> **TASK PROMPT**:
A word-for-word copy of the entries is the goal; leave out the pictures.

- - - - -

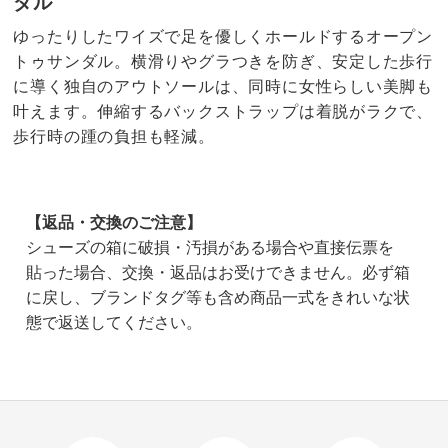
ダル
ゆったりしたワイズで足を優しくホールドするオープン
トゥサンダル。横滑りやグラつきを防ぎ、安定した歩行
に導く独自のアウトソールは、同時に女性らしい美脚も
叶えます。伸縮するバックストラップは着脱がラクで、
歩行時の踵の負担も軽減。
【返品・交換のご注意】
シューズの箱に破損・汚損がある場合や直接伝票を
貼った場合、交換・返品はお受けできません。必ず箱
に戻し、ブランドタグ等も含め商品一式をきれいな状
態で返送してください。
5.0
口コミ件数（1）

- - - - -

> **TASK RESULT**:
ダル
ゆったりしたワイズで足を優しくホールドするオープン
トゥサンダル。横滑りやグラつきを防ぎ、安定した歩行
に導く独自のアウトソールは、同時に女性らしい美脚も
叶えます。伸縮するバックストラップは着脱がラクで、
歩行時の踵の負担も軽減。
【返品・交換のご注意】
シューズの箱に破損・汚損がある場合や直接伝票を
貼った場合、交換・返品はお受けできません。必ず箱
に戻し、ブランドタグ等も含め商品一式をきれいな状
態で返送してください。
5.0
口コミ件数（1）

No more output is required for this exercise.